The 9th Day of Christmas: Naturally Leavened French Country Bread

Flour, salt, water. These three simple ingredients are a culinary wonder in their ability to be transformed into bread with a perfectly crisp exterior and a soft, chewy interior. Today’s post features authentic French bread, courtesy of James Beard award winner, and proprietor of Tartine Bakery & Café in San Francisco, chef Chad Robertson.

You may be familiar with Robertson’s, now multiple, cookbooks. In recent years his first book, Tartine Bread, developed somewhat of a cult following. In it Robertson eloquently and simply explains authentic French breads steeped in decades of tradition, making them accessible to home baking aficionados everywhere. Today’s post features the Basic Country Bread, naturally leavened (i.e. no yeast) bread similar to sourdough, but not quite as pungent. It is this basic recipe upon which the many of the other recipes in the book are built. 

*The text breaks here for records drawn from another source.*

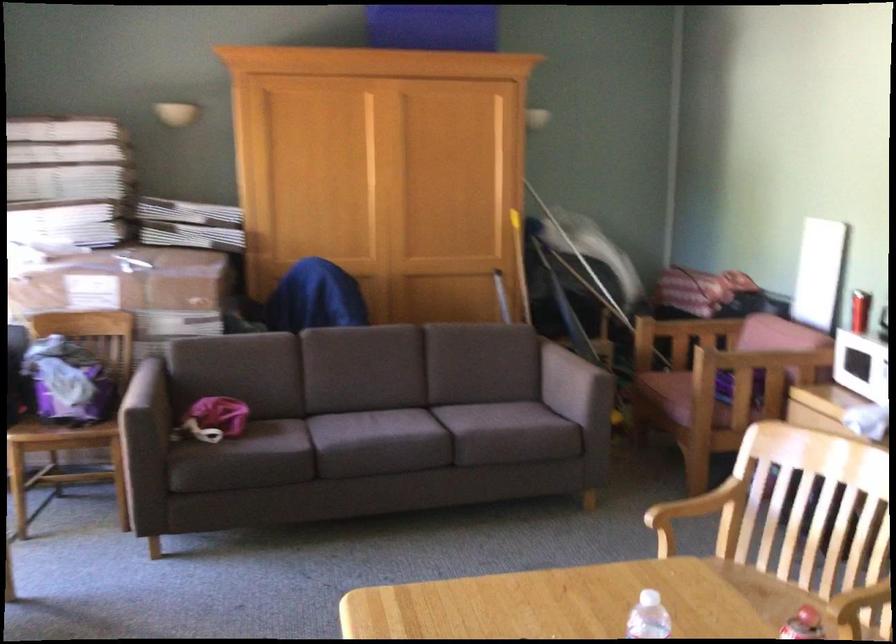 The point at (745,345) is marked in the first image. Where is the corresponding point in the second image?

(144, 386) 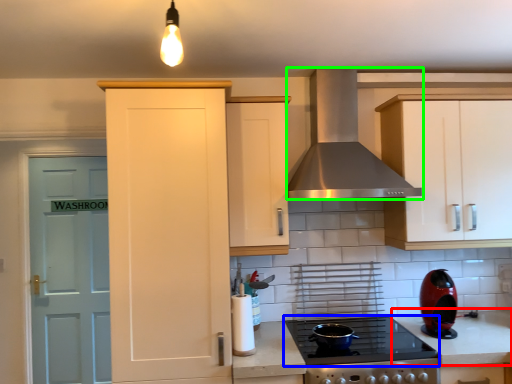 Question: Considering the real-world distances, which object is closest to counter top (highlighted by a red box)? gas stove (highlighted by a blue box) or home appliance (highlighted by a green box).

Choices:
 (A) gas stove
 (B) home appliance

Answer: (A) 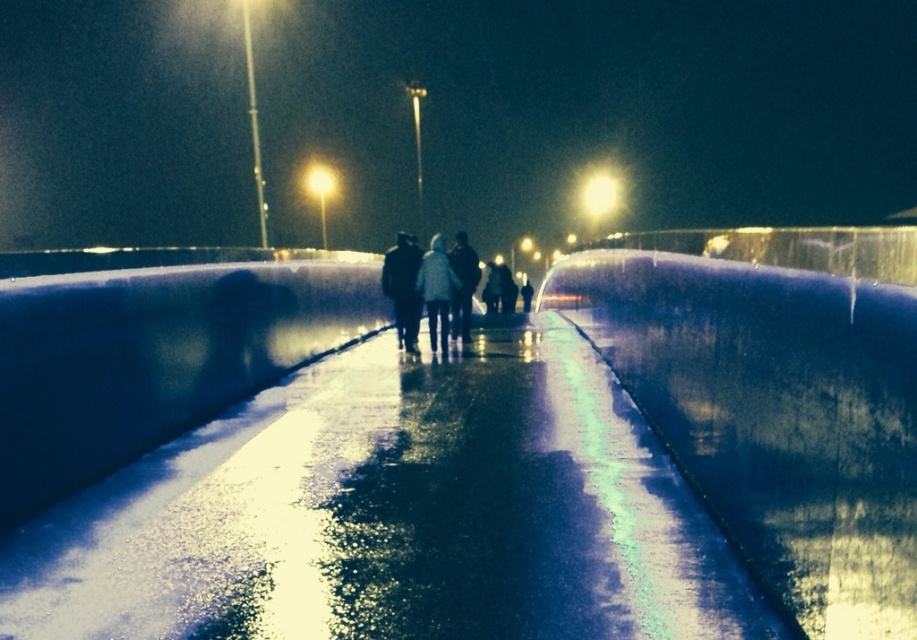 You are a photographer standing on the walkway. You notice the smooth concrete wall at center and the dark fabric coat at center. Which object is closer to you?

The smooth concrete wall at center is closer to you because it is in front of the dark fabric coat at center.

You are standing on the glossy concrete path at center and want to reach the silhouette wool coat at center. Which direction should you move to get closer to it?

Since the glossy concrete path at center is closer to the viewer than the silhouette wool coat at center, you should move forward towards the coat to get closer to it. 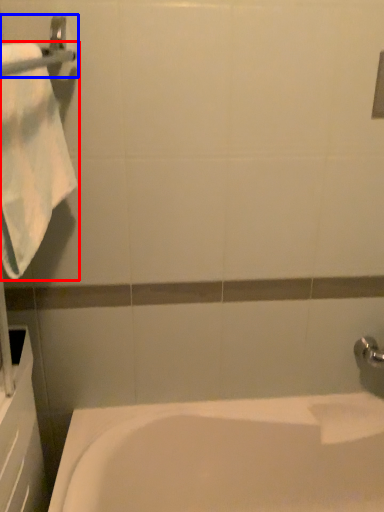 Question: Which object is closer to the camera taking this photo, towel (highlighted by a red box) or towel bar (highlighted by a blue box)?

Choices:
 (A) towel
 (B) towel bar

Answer: (B) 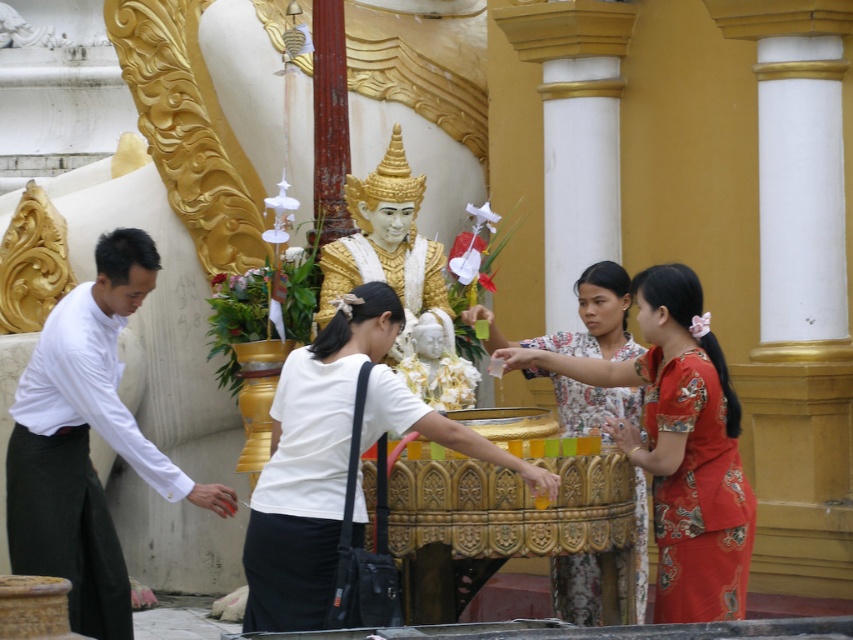 Which is above, white matte shirt at center or printed cotton blouse at center?

white matte shirt at center is above.

Locate an element on the screen. white matte shirt at center is located at coordinates click(310, 465).

Is point (120, 440) farther from camera compared to point (405, 381)?

No, it is not.

The width and height of the screenshot is (853, 640). I want to click on white matte shirt at left, so click(x=86, y=442).

Locate an element on the screen. white matte shirt at left is located at coordinates coord(86,442).

This screenshot has height=640, width=853. Describe the element at coordinates (86, 442) in the screenshot. I see `white matte shirt at left` at that location.

Does white matte shirt at left appear on the right side of silk floral dress at right?

Incorrect, white matte shirt at left is not on the right side of silk floral dress at right.

Find the location of a particular element. The width and height of the screenshot is (853, 640). white matte shirt at left is located at coordinates (86, 442). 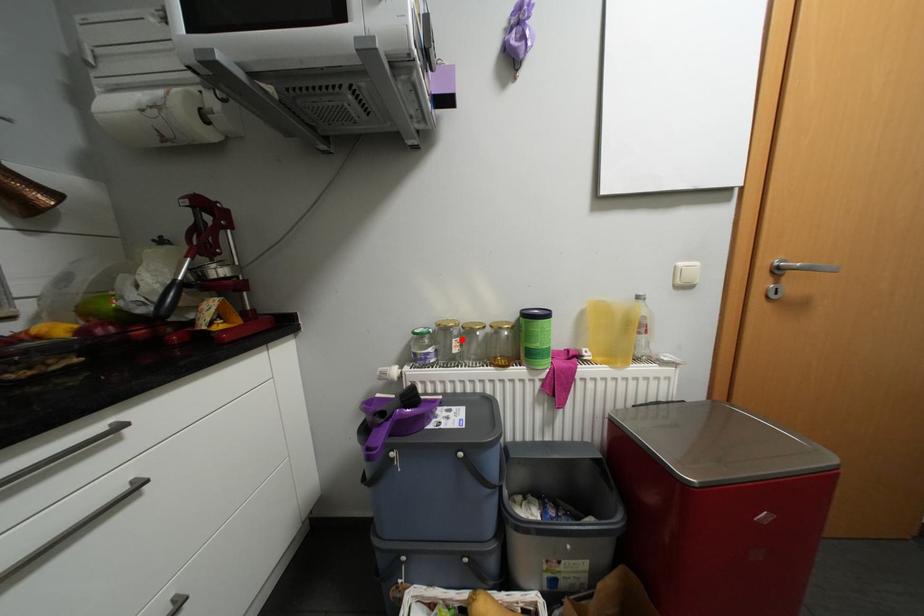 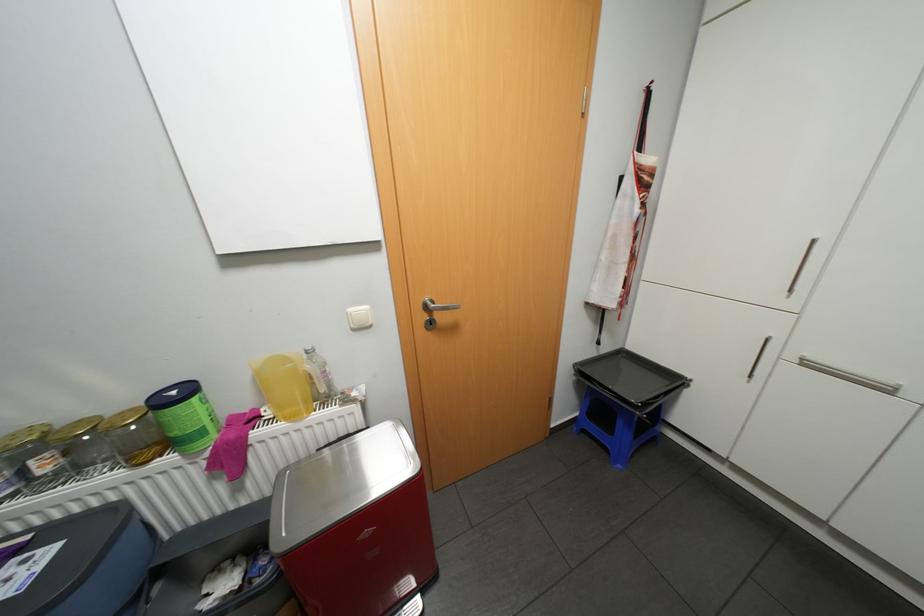 Question: I am providing you with two images of the same scene from different viewpoints. Given a red point in image1, look at the same physical point in image2. Is it:

Choices:
 (A) Closer to the viewpoint
 (B) Farther from the viewpoint

Answer: (A) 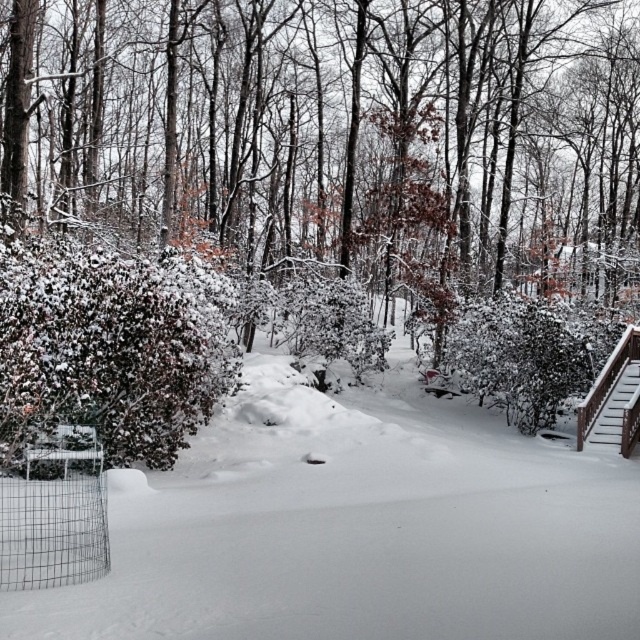 Question: Where is snow-covered bush at left located in relation to brown wooden stairs at right in the image?

Choices:
 (A) left
 (B) right

Answer: (A)

Question: Does snow-covered bush at left have a larger size compared to brown wooden stairs at right?

Choices:
 (A) yes
 (B) no

Answer: (B)

Question: Which point is closer to the camera taking this photo?

Choices:
 (A) (115, 269)
 (B) (604, 428)

Answer: (A)

Question: Can you confirm if snow-covered bush at left is thinner than brown wooden stairs at right?

Choices:
 (A) no
 (B) yes

Answer: (B)

Question: Among these points, which one is nearest to the camera?

Choices:
 (A) (604, 412)
 (B) (19, 301)

Answer: (B) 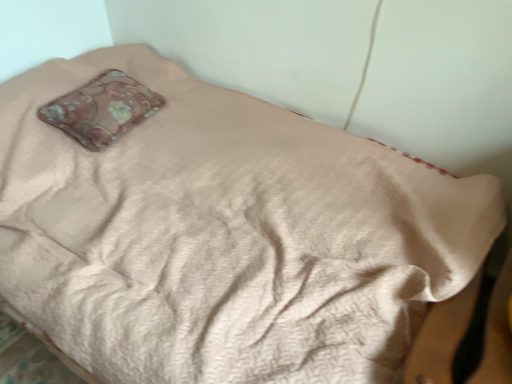 What do you see at coordinates (102, 109) in the screenshot? The height and width of the screenshot is (384, 512). I see `floral-patterned fabric pillow at upper left` at bounding box center [102, 109].

The image size is (512, 384). Find the location of `floral-patterned fabric pillow at upper left`. floral-patterned fabric pillow at upper left is located at coordinates (102, 109).

In order to face floral-patterned fabric pillow at upper left, should I rotate leftwards or rightwards?

To align with it, rotate left about 19.512°.

The image size is (512, 384). Identify the location of floral-patterned fabric pillow at upper left. (102, 109). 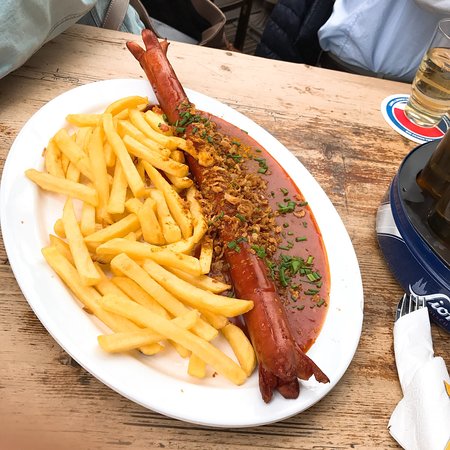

Tartine Bread is similar to A16, featured on the First Day of Christmas, in that it explores the culture and tradition behind its recipes. More than a recipe book, it provides the story of chef Robertson’s personal quest for “bread with an old soul”. He reveals his experiences as a young apprentice, both in the United States and in the small towns of France, learning the nuances of fermentation and how many seemingly different breads are actually variations on one fundamental recipe.

While the previous posts of the 12 Days of Christmas have included recipes, today’s is a bit of a departure without one. You really do need to read and grasp the entire first chapter of this book to make the recipe (which is really just flour, salt, and water).  But don’t let that be a deterrent. It is very satisfying to produce these beautiful loaves at home. Some might think making this bread is an insurmountable challenge, but many of the photos of loaves in the book itself are those made not by Robertson, but by his customers. In this way Robertson creates a testament to his ability to walk his readers though the stages of traditional French bread baking.  

I highly recommend this book for anyone who enjoys the science behind baking and doesn’t mind a lazy day at home, tending to the bread every couple of hours (it’s actually a good excuse for a lazy Sunday). Once you master the Basic Country Loaf you can build upon it to make leavened croissants and waffles, proper English muffins; as well as a myriad of dishes featuring the bread.

Here’s to good times breaking bread with loved ones over the holidays.

Cheers everyone.

Note: In lieu of a recipe today I have included a few extra photos documenting the bread making process, from making the leaven and precisely measuring the ingredients; to folding and shaping the dough.